··· PROVIDED ENTRIES

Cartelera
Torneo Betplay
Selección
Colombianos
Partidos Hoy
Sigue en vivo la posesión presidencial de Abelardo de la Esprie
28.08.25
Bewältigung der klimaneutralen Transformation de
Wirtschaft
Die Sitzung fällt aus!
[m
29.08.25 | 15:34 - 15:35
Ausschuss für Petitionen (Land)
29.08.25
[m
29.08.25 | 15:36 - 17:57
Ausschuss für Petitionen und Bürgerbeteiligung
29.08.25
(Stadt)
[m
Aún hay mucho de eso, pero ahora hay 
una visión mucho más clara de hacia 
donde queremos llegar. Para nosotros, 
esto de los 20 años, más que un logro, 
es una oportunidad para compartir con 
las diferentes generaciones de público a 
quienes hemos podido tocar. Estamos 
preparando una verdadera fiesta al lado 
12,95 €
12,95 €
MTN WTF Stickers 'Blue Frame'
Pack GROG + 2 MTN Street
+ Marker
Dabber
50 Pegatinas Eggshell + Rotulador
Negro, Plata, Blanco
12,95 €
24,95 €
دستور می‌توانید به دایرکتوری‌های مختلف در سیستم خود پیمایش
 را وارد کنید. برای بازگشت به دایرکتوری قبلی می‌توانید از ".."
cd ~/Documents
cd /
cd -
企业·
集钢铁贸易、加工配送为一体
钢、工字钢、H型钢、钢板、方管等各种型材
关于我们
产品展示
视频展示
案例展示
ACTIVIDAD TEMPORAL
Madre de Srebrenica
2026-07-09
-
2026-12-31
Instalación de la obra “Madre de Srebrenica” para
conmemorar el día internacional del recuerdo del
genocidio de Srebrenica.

······

Up to and including the line with "دستور می‌توانید به", output every line of the records above exactly, starting from the first; output nothing else.

Cartelera
Torneo Betplay
Selección
Colombianos
Partidos Hoy
Sigue en vivo la posesión presidencial de Abelardo de la Esprie
28.08.25
Bewältigung der klimaneutralen Transformation de
Wirtschaft
Die Sitzung fällt aus!
[m
29.08.25 | 15:34 - 15:35
Ausschuss für Petitionen (Land)
29.08.25
[m
29.08.25 | 15:36 - 17:57
Ausschuss für Petitionen und Bürgerbeteiligung
29.08.25
(Stadt)
[m
Aún hay mucho de eso, pero ahora hay 
una visión mucho más clara de hacia 
donde queremos llegar. Para nosotros, 
esto de los 20 años, más que un logro, 
es una oportunidad para compartir con 
las diferentes generaciones de público a 
quienes hemos podido tocar. Estamos 
preparando una verdadera fiesta al lado 
12,95 €
12,95 €
MTN WTF Stickers 'Blue Frame'
Pack GROG + 2 MTN Street
+ Marker
Dabber
50 Pegatinas Eggshell + Rotulador
Negro, Plata, Blanco
12,95 €
24,95 €
دستور می‌توانید به دایرکتوری‌های مختلف در سیستم خود پیمایش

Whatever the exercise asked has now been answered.